▶ **WHAT YOU ARE ASKED TO DO**: Scan the records for lines with the word "them", and copy every such line.

▶ **EXCERPTED RECORDS**:
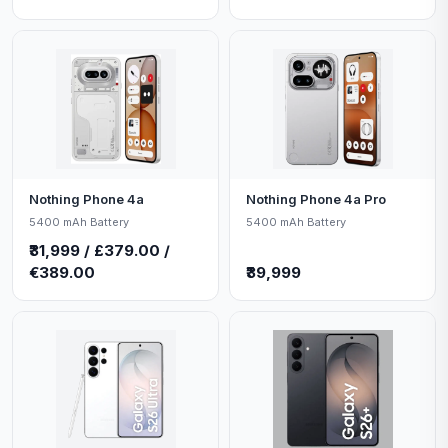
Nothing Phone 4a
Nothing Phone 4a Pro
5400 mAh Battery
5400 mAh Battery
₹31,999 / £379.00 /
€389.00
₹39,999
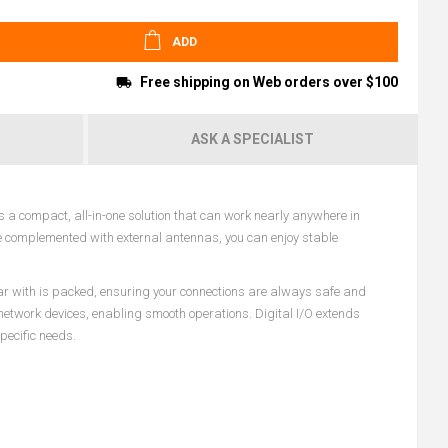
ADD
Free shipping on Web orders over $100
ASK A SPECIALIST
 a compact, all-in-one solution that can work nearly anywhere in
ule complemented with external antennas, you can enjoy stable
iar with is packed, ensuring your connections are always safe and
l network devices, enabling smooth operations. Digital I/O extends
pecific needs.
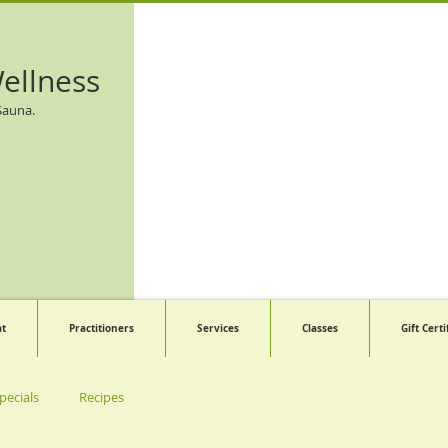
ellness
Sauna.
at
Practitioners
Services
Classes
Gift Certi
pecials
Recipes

* * *

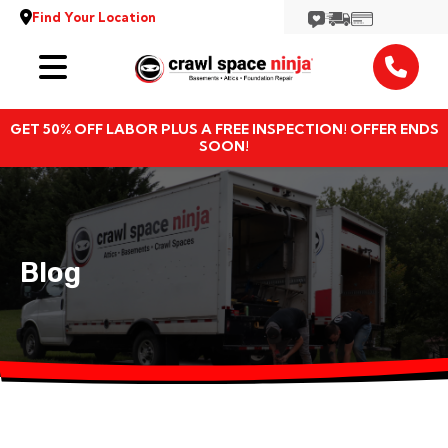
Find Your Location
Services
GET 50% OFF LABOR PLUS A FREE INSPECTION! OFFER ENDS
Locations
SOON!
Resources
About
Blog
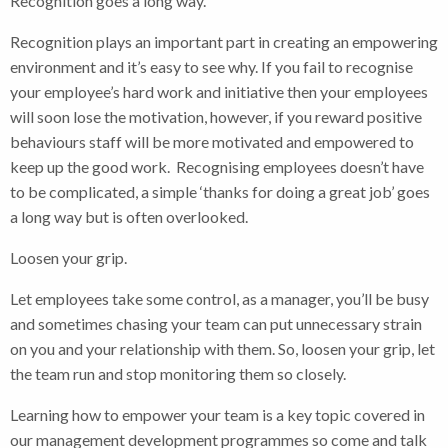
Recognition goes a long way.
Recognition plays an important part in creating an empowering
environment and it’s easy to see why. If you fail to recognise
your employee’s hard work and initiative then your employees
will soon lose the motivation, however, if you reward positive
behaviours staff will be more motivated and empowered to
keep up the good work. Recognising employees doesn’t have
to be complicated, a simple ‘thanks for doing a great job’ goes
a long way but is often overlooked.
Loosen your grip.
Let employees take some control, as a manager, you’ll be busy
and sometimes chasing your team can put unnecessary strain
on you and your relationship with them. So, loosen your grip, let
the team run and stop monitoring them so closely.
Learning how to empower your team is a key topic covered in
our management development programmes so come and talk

▶ **EXERCISE RESULT**:
on you and your relationship with them. So, loosen your grip, let
the team run and stop monitoring them so closely.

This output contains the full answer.